The point mutations really didn't affect my product, 3 were in non-coding regions of the sequence, and the 4th was in the wobble position, and didn't change the amino acid, but it's bothersome that there are that many mistakes in such a short sequence. The only thing I can think of is that the ligase (T4 from NEB) buffer somehow is affecting the fidelity of the polymerase, even though it's essentially a 1/50x concentration of the buffer in the PCR tube.

Any thoughts?



Why are u adding DMSO to the PCR?- that is ur culprit. Phusion HF works pretty well but the kind of error rate u are seeing would be unbelievable even with Taq for a 2kb amplification. get rid of the DMSO, it lowers ur annealing temperature and increases mismatches and should not be used but for really hard to do PCRs. If that is the case with your PCR, even GC buffer (other buffer sold with phusion poly.) would work better than DMSO- bear in mind that GC also increases error rate.

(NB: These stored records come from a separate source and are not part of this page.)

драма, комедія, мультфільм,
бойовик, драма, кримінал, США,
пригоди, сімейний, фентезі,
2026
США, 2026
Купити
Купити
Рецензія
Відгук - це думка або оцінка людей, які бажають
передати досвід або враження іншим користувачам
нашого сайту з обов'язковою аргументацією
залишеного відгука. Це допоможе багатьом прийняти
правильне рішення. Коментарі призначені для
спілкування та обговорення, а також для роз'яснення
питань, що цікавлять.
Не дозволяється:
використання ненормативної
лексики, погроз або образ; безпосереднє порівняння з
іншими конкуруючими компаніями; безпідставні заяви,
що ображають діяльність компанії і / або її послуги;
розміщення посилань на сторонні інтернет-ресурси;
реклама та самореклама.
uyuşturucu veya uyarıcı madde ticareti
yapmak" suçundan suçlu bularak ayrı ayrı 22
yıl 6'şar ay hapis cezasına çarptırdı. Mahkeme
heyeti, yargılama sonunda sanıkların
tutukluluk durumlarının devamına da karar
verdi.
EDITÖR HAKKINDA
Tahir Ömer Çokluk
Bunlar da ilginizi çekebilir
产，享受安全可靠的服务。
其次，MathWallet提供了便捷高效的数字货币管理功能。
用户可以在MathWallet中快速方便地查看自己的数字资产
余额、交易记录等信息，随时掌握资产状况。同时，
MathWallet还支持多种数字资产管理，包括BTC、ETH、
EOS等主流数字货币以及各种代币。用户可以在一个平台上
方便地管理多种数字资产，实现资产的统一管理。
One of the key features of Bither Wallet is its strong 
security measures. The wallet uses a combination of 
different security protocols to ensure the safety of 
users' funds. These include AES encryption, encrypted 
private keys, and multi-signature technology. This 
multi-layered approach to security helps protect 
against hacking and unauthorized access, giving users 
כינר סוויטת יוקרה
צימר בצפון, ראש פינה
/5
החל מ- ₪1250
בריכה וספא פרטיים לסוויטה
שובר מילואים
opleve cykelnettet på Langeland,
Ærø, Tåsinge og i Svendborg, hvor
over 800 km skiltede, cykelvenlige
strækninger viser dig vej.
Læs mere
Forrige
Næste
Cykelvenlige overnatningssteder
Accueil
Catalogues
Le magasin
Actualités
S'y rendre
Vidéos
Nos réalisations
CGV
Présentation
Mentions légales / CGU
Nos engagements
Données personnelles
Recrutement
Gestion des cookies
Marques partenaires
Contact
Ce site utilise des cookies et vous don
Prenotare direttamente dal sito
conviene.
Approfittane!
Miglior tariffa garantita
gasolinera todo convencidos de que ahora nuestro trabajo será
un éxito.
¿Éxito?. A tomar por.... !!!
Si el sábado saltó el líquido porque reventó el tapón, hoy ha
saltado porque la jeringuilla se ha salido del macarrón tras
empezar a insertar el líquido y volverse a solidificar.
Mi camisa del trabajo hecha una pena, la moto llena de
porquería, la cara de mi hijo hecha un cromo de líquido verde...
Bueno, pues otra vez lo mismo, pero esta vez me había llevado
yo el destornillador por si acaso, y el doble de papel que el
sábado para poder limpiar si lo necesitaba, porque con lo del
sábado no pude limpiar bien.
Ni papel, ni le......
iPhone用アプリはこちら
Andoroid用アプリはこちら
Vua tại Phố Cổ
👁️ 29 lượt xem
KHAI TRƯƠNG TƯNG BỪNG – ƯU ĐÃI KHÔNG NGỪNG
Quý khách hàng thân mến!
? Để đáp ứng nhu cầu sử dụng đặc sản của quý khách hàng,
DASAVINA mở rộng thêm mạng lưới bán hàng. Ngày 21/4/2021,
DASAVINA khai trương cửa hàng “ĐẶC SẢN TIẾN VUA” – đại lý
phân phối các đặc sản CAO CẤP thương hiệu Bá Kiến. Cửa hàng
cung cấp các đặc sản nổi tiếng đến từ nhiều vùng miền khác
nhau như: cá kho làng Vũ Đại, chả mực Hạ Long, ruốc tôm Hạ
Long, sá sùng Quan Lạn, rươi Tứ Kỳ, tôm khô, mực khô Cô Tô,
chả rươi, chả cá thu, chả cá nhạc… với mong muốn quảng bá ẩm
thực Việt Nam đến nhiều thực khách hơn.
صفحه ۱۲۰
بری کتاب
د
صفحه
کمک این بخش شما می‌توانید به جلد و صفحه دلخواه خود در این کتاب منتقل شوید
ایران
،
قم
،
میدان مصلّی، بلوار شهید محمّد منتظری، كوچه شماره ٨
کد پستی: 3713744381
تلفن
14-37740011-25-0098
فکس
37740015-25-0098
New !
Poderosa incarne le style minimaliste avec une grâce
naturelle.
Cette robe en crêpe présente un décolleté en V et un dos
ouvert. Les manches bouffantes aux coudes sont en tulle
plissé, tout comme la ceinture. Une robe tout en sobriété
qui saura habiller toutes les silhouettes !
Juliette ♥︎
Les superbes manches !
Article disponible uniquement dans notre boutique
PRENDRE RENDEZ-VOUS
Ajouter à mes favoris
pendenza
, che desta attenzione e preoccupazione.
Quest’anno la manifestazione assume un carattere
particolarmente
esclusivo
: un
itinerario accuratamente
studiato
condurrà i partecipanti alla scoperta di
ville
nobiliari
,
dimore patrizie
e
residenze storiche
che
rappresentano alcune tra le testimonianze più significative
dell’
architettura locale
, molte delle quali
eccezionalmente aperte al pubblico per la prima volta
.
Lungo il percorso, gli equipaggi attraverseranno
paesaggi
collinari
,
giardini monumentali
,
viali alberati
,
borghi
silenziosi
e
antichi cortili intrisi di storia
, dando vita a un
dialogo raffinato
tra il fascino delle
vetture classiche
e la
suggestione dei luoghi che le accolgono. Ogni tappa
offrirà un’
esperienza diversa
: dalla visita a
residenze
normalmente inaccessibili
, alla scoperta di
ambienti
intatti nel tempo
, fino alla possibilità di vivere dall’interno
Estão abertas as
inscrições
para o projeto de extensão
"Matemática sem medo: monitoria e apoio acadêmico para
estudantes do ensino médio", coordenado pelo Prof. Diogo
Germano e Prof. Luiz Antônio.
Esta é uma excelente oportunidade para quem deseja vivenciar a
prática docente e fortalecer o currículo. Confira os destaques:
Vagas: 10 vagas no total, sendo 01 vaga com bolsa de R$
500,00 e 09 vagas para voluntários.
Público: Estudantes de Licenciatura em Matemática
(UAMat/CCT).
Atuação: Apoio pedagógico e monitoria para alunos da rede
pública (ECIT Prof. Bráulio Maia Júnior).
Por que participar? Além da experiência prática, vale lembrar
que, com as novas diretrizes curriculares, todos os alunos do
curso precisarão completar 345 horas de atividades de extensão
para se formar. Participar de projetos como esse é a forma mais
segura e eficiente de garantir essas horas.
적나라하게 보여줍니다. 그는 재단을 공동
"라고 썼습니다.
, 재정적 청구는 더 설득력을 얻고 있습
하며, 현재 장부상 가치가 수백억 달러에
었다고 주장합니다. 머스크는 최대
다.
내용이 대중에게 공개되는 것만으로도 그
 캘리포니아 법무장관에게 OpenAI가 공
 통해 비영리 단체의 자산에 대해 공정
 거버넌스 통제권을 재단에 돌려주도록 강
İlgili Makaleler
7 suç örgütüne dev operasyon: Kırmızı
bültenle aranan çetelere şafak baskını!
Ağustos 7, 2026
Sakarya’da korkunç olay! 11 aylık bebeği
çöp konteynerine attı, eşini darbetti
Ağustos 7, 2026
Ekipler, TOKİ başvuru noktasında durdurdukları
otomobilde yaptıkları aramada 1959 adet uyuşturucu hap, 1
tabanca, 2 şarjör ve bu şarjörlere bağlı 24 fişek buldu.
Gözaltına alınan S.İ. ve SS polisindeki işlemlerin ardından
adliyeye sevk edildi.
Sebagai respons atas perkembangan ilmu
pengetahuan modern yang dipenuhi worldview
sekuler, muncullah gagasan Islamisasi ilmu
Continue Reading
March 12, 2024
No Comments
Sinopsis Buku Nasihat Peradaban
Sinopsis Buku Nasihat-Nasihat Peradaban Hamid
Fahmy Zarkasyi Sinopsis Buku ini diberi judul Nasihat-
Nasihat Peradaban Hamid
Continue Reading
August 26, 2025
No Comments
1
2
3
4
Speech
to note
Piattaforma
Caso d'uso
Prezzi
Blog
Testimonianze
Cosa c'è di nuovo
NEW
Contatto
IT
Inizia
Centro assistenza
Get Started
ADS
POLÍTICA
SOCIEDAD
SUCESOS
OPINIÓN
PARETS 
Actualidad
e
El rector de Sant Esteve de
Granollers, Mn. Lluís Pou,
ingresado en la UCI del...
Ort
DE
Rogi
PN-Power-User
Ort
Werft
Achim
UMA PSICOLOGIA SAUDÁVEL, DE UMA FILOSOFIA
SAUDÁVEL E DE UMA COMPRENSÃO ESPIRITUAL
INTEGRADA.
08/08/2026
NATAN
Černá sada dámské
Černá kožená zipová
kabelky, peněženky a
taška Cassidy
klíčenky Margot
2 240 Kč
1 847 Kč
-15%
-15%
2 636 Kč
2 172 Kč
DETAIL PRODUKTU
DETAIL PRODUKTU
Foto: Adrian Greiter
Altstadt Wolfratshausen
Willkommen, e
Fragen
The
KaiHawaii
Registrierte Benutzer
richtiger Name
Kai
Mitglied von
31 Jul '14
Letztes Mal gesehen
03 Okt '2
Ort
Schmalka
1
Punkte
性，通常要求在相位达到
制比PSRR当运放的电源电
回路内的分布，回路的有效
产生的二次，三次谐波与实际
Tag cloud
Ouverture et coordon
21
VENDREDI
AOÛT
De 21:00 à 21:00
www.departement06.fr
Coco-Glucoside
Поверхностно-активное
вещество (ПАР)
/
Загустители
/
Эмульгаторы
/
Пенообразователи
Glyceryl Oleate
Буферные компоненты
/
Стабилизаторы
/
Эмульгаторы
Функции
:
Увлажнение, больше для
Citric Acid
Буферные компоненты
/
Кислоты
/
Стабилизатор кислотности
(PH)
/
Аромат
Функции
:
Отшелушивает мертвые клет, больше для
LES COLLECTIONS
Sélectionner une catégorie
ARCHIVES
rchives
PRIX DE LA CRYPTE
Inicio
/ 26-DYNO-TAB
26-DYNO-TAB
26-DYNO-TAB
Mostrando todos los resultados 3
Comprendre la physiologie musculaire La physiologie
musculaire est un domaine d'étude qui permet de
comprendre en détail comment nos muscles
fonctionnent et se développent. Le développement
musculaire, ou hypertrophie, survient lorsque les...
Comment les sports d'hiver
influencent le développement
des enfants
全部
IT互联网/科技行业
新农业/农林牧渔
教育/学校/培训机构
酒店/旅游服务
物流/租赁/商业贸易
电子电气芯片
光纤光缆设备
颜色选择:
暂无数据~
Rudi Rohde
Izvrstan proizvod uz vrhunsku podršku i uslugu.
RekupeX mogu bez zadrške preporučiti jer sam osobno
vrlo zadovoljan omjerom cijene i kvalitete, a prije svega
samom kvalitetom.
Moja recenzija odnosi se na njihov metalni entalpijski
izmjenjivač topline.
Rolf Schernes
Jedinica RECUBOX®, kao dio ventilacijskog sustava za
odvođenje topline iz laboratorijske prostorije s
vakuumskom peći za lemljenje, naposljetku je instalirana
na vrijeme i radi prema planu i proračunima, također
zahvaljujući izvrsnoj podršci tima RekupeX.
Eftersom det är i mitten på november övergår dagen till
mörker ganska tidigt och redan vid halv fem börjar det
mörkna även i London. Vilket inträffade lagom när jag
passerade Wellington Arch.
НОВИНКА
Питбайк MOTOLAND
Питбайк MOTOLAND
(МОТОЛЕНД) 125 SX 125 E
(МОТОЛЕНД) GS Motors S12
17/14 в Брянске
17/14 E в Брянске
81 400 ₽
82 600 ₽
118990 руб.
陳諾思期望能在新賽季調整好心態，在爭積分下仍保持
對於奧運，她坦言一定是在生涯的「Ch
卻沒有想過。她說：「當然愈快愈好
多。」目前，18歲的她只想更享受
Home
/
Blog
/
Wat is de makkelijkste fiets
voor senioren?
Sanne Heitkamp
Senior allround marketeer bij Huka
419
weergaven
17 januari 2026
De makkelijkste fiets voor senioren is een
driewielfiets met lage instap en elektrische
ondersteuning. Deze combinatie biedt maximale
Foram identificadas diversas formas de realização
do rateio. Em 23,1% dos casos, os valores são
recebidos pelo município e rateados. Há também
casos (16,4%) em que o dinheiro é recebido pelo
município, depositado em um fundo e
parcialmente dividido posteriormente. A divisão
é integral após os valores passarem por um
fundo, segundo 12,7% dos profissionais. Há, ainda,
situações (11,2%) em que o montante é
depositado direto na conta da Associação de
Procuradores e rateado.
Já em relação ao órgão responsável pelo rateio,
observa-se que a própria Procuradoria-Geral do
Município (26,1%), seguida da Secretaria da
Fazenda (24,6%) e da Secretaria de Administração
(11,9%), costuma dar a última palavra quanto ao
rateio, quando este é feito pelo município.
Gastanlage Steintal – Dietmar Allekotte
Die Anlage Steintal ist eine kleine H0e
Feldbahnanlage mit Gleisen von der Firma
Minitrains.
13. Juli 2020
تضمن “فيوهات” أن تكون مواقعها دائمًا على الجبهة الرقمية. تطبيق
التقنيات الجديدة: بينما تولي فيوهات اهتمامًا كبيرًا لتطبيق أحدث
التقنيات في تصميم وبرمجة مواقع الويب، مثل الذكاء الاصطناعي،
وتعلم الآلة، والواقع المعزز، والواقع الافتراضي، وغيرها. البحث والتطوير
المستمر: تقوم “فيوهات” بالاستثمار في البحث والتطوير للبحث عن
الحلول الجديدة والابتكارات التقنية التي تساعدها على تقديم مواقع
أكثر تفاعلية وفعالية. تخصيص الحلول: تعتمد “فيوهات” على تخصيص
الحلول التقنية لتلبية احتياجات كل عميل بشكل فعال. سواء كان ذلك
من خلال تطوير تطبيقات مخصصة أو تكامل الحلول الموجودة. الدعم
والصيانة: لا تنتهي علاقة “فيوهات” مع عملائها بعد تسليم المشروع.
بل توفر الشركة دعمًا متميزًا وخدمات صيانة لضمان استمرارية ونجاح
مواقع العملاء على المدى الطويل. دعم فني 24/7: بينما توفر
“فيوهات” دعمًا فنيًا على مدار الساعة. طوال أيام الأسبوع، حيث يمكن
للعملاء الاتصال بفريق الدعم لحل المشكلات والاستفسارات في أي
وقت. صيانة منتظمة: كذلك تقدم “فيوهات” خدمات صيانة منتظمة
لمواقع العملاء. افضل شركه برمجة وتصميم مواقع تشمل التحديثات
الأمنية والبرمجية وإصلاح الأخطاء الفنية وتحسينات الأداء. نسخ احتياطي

I've used DMSO in almost every reaction using Phusion and haven't had a problem with that kind of error rate. I don't remember why I started using it, but I think it's suggested in the book that comes with Phusion. However, I sequenced the PCR products I suspected to have the errors, but the PCR products were perfect, meaning Phusion didn't introduce any errors to the sequence. The errors are either something in the sequencing or something introduced by the E. coli strain used, which to me is a stretch. So I'll be resequencing the plasmid insert to see if the sequencing was the problem.

Anyway, the answer would be that the ligase buffer doesn't affect the polymerase.

I will keep the DMSO Phusion in mind for any future problems, though.